━━━ DATA FOR ANALYSIS ━━━
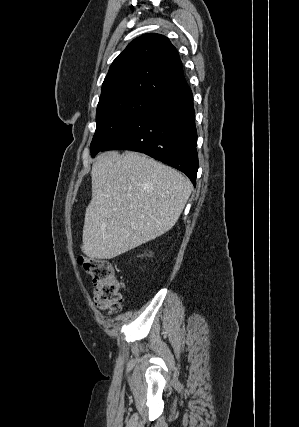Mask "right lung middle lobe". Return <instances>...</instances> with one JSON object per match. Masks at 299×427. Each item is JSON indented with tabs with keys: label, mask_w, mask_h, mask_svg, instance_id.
<instances>
[{
	"label": "right lung middle lobe",
	"mask_w": 299,
	"mask_h": 427,
	"mask_svg": "<svg viewBox=\"0 0 299 427\" xmlns=\"http://www.w3.org/2000/svg\"><path fill=\"white\" fill-rule=\"evenodd\" d=\"M153 102L151 98L136 95H119L99 101L97 127L90 145L92 157L130 127Z\"/></svg>",
	"instance_id": "obj_1"
}]
</instances>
━━━
- [ACTION ITEM] When you copy the records above, keep every word exact and drop the pictures.

- [ANSWER AREA]
Mask "right lung middle lobe". Return <instances>...</instances> with one JSON object per match. Masks at 299×427. Each item is JSON indented with tabs with keys: label, mask_w, mask_h, mask_svg, instance_id.
<instances>
[{
	"label": "right lung middle lobe",
	"mask_w": 299,
	"mask_h": 427,
	"mask_svg": "<svg viewBox=\"0 0 299 427\" xmlns=\"http://www.w3.org/2000/svg\"><path fill=\"white\" fill-rule=\"evenodd\" d=\"M153 102L151 98L136 95H119L99 101L97 127L90 145L92 157L130 127Z\"/></svg>",
	"instance_id": "obj_1"
}]
</instances>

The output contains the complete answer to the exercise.